I can't help to think about Francois Schuiten again when I see these thumbs.

Steve said...

I'd go with the second one. It seems to evoke the era and the giant cicada isn't quite as overwhelming. To me, it has the interspecies collaborative spirit of the Dinotopia books. Of course, with all three I'm amazed that so much energy is transmitted in such a tiny square.

Jesse said...

My vote would be for the 2nd or 3rd, mainly because the time of day could lead to some interesting color development. I really like the background colors of the third. It almost gives a Monet sort of feeling!

Although I may like the "bug" of the first one the best.

There's just too much good stuff!

badbot said...

that's a lots of good news!!

to me the first sketch is the most attractive, it's propably due to the strong color contrast...
the point of view of the third is interesting too, it's kind of "view from the eyes of someone walking by".

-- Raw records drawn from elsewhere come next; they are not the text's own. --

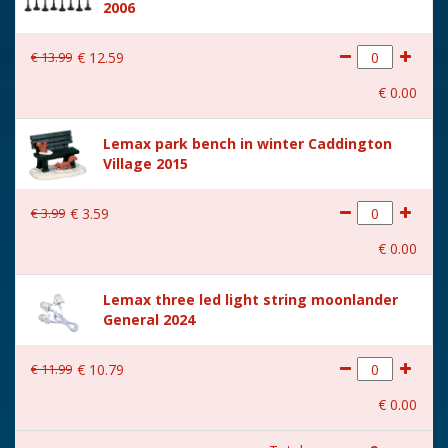
2006
Size
(B x D x H) 23.4x18.7x22.3
cm
€
13
.
99
€
12
.
59
€
0
.
00
Lemax park bench in winter Caddington
Village 2015
€
3
.
99
€
3
.
59
€
0
.
00
Lemax three led light string moonlander
General 2024
€
11
.
99
€
10
.
79
€
0
.
00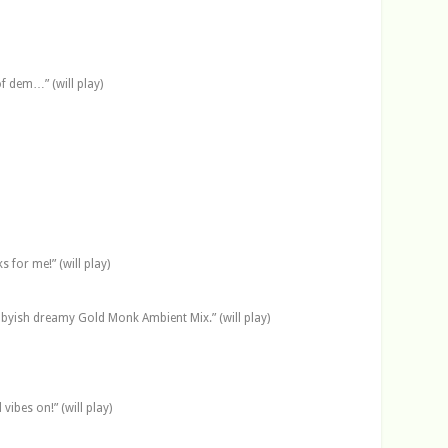
f dem…” (will play)
for me!” (will play)
llabyish dreamy Gold Monk Ambient Mix.” (will play)
ibes on!” (will play)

i'm really glad with the perspective of an exhibition with some of your work, at a reasonable distance ( yeah! i'll not be forced to swim to america!!)... actually a few steps from my appartement :)

hope to see you there :)

this will be an Utopiales edition to remember, for sure...

Jesse Hamm said...

These look great, James.

I notice the bug is facing one way in one image and the opposite way in the other images. How do you decide which way he should face?

Jean Spitzer said...

This is fascinating. I like them together best, but probably my individual favorite is the third.

Saskia said...

I like the viewpoint and sense of scale in the 3rd!

Daroo said...

These are all great.
While I like the color in the third -- I like the second concept the best.

It has the most depth -- Your value plan really pays off -- my eye goes right to the area of action as if I'm coming upon the scene as it enfolds (creating an interesting story). The up-lighting is really compelling and offers some great color temperature contrast opportunities.

Maybe the spectators should be holding on to their hats, jackets and scarves to keep them from flying away in the down draft generated by the wings.

Excellent work.

Björn said...

This is AMAZING, James. I'm forever grateful for your blog. You've made me pick up Plein Air and you keep pushing and developing your blog!



Super Villain said...

fly on the right with the setting on the left....

James Gurney said...

Thanks, everyone. You're all so encouraging--it's like having you all hanging out in the studio.

I'm working on the line drawing today, and here's what I'll be sharing in the next few day:
--refinement thumbnails
--building the maquette,
--lighting and photographing the maquette
--and perspective line drawing.

John Calvin said...

Awesome! The first one is my favorite. I'm looking forward to further details about the process. Great blog!

eric said...

oh man, just checked out your pencils, i think the pencil of "sipping from the fountian" is your strongest far.

with the color and mood of your image on the right it would be a knock out!

eric said...

side views just are not as interesting as that big thing coming up from behind the fountian, now thats an eye grabber, haha!